Close to four years after the release of their second studio album, on February 4, 2022, the Minneapolis based indie pop band, Hippo Campus, released their newest album LP3. This record struck me as a new sound, instrumentally, accompanied by the classic lyrics of self reflection and realism true to Hippo Campus’s first two studio albums. 

 Although impressively in tune with their inner dialogue, the young and newly formed band had only begun to experience life post-high school and into the haze of adulthood. Hippo Campus continued to write with extreme vulnerability with their second album Bambi and continued that intimacy with LP3.  

Four years after the release of Bambi, Hippo Campus re-introduced themselves as storytellers with nothing to prove and everything to gain. They craft songs with such intensity, it is impossible to listen without recognizing the passion behind the songs they sing. It is a refreshing change to see the confusion of adulthood openly embraced instead of cowardly hidden away, the album creates community. A community of adults who sit in the feeling of being low and instead of neglecting themselves, they seize their emotions and accept that they are not alone in their lowness. In contrast, it highlights the best that life has to offer from love and friendships to the freedom to be an individual and create your own identity. 

Long term fans are introduced to a new Hippo Campus sound on this album, but it’s easy to see how the past albums and EPs have acted as stepping stones for this fully developed and altered way of making music. They have officially switched out their prior lyrical approach of poetic prose for a kicky take on just what being alive means.

The album kicks off with a bang. A horn bellows out and resonates until fading into a much calmer accompaniment reminding me of a dreamlike state. “2 Young 2 Die”, as we’re reminded multiple times from an echoey voice. This song encompasses the urge to dream and do something big in your life even if you don’t exactly know what that is yet. “So elusive like a, like a white stallion/ I wanna take it for a ride”. The lyrics and discombobulation of sounds are reminiscent of a 2016 The 1975 sound.

The second track “Blew Its” focuses on the difficulties and even failures we face with a similar association of ideas as the first track. The last verse was the best part of the song in my opinion.

The album continues to discuss the difficulties about growing up like being stuck in a relationship that’s heavily one sided in “Ride or Die,” or the innate youthly desire to run away with your first love on “Understand.”

An essential element in this album would be the idea that sometimes adulthood contains periods of isolation and in that, you must find the will to do what is best for you because no one tells you what to do anymore, you are in charge of yourself.

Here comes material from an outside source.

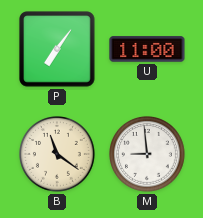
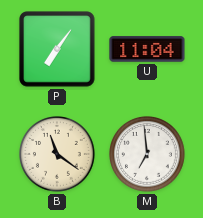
U: 11:00 -> 11:04
M: 8:59 -> 6:59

Jake Luppen, the lead vocalist sings, “kissing boys, missing work, got hungover from your words…all these nights are a blur” (“Boys”). He vulnerably shares his own path to discovering the person he is meant to be and clearly depicts that the path is not clear or linear but he’s young and has time to figure it all out, mistakes included. 

I would like to highlight “Scorpio.” As a long standing Hippo Campus fan this is definitely an experimental style for them. The vocals are airy and light and the instrumental is digestible with a slight guitar and trumpet mash up in the background. Interesting track.

My favorite song from this album is definitely “Listerine”. Lyrically, no song on the album comes close to this one. The melodically sweet vocals paired with the bold and dark vocals feels like an oxymoron that just works. 

Additionally, the song “Bang Bang” begins as a fast piano melody introduces the tale of the inevitable end of a long-distance relationship. Luppen sings, “We’re pulled in two directions/I’m not that guy” (Bang Bang). Although silly in hindsight, it can be understood why it is easy to stay in something you are comfortable in, even if it hurts you more the longer you stay. Real-life example: Staying in bed and hitting snooze even when you know that the time for you to get up has long passed. It is easier and more comfortable to lay in your bed for a few more minutes. 

LP3 ticks off every small issue in youth that feels like a tragedy in the matter of a mere 33 minutes. And every minute of the almost four year wait was worth it.  If you do not have time to listen to the album in its entirety allow me to make a few suggestions: “Ride or Die”, “Semi Pro”, “Bang Bang”, and “Blew Its”. 

In conclusion, I highly recommend the album. Although it encourages deep thought on intricate topics such as identity and maturity, it superficially serves as an indie-rock album with nothing but dance hits.